=== Begin Enclosure ===
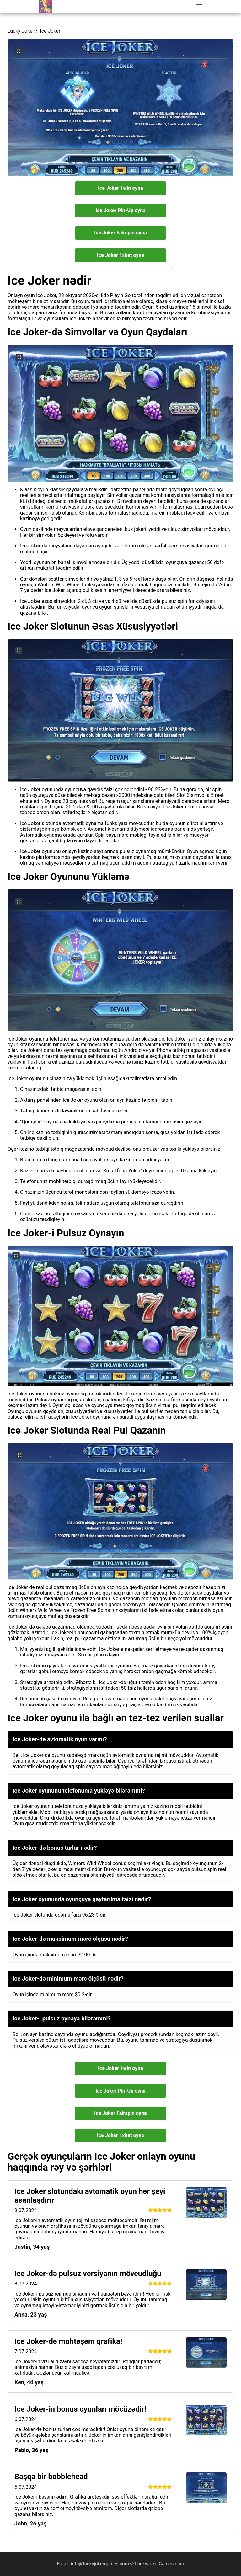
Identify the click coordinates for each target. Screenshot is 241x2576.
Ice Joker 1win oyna (120, 188)
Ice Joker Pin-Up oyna (120, 210)
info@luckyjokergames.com (100, 2564)
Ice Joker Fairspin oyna (120, 233)
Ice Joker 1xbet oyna (120, 255)
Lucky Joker (21, 31)
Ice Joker (50, 31)
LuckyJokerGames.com (159, 2564)
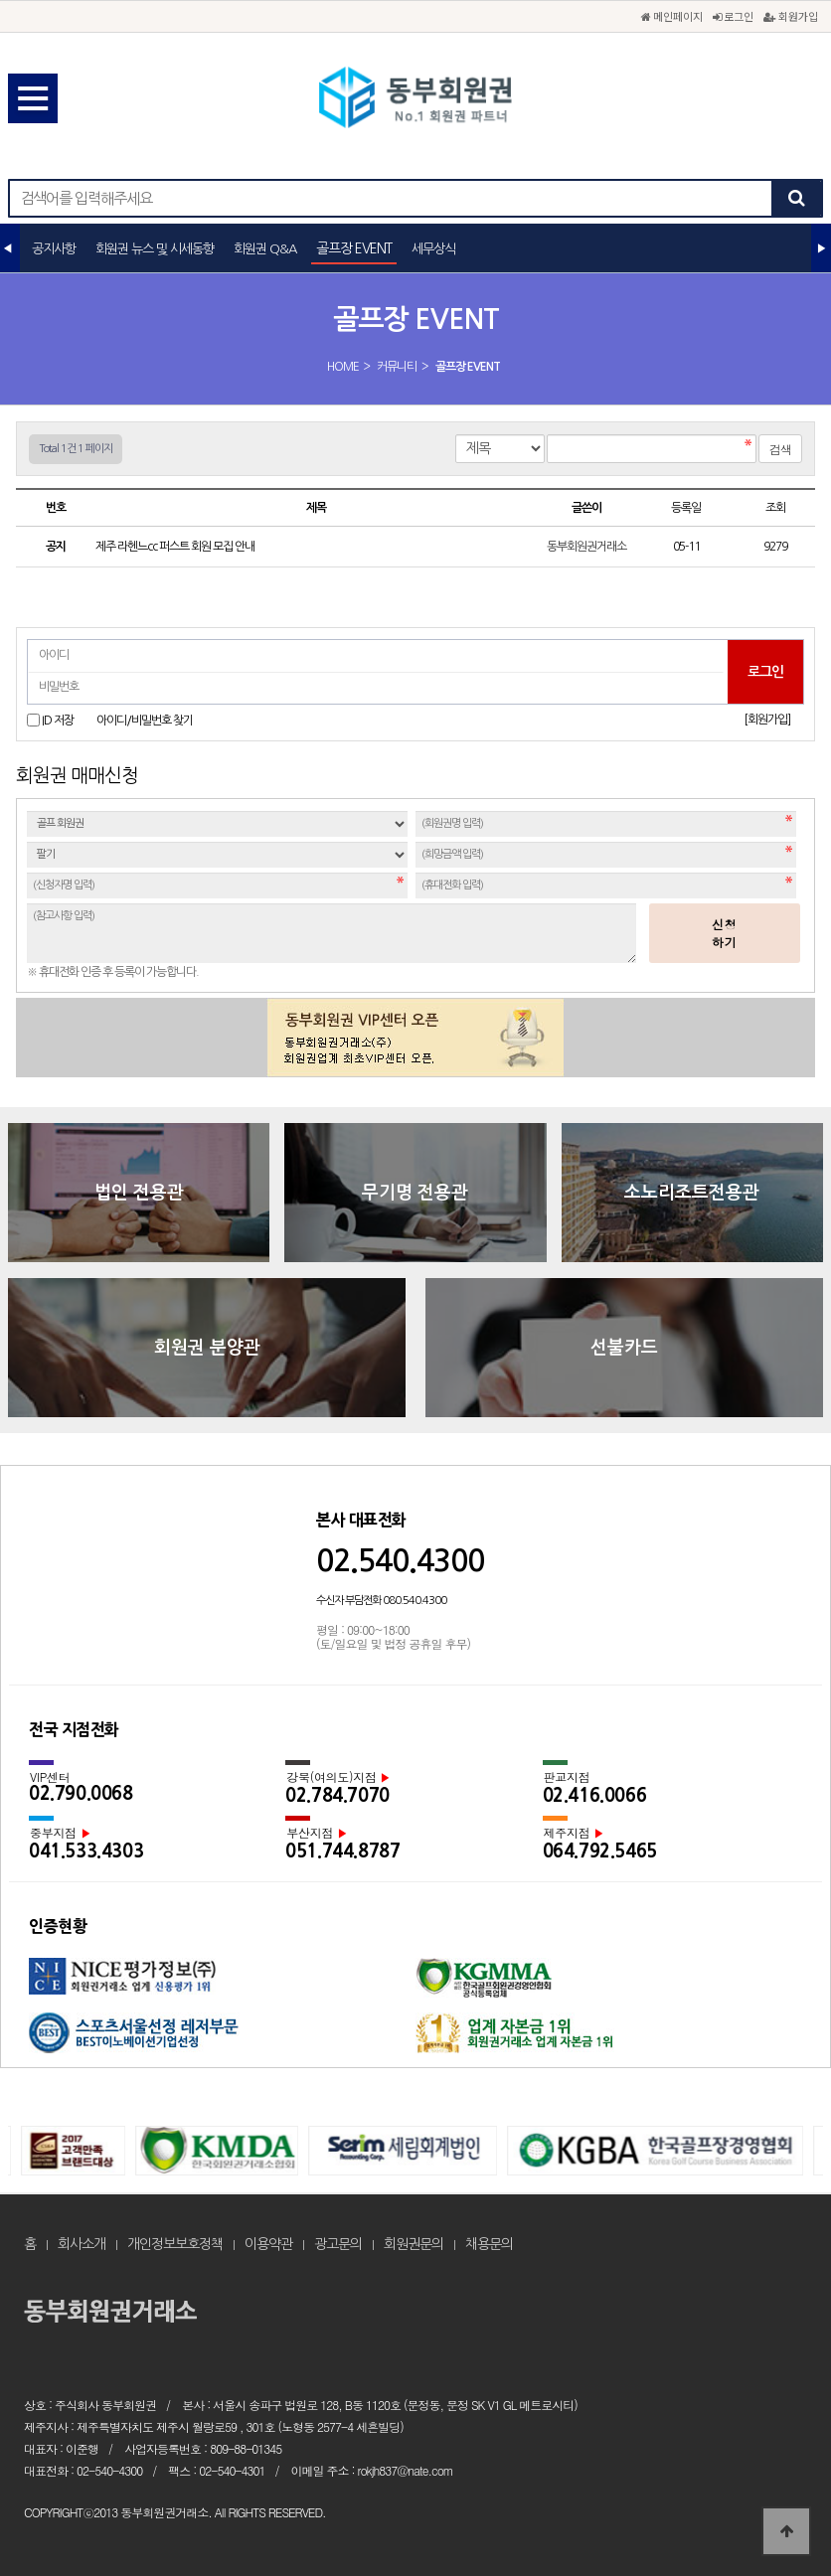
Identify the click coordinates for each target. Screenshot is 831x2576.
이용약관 (268, 2244)
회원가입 (790, 16)
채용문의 (489, 2244)
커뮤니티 (396, 367)
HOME (343, 367)
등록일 (686, 508)
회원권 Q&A (265, 248)
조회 (775, 508)
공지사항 (54, 248)
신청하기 (725, 932)
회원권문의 (413, 2244)
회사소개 (81, 2244)
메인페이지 (672, 16)
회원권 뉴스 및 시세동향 (154, 248)
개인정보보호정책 (175, 2244)
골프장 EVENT (354, 248)
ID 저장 (58, 720)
=== End Enclosure ===
### ACTIVITY
Word for word, restate only the lines from the one containing "공지사항 (54, 248)" through the last line of the entries, with both ends kept.

### YOUR SOLUTION
공지사항 (54, 248)
신청하기 (725, 932)
회원권문의 (413, 2244)
회사소개 (81, 2244)
메인페이지 (672, 16)
회원권 뉴스 및 시세동향 (154, 248)
개인정보보호정책 (175, 2244)
골프장 EVENT (354, 248)
ID 저장 (58, 720)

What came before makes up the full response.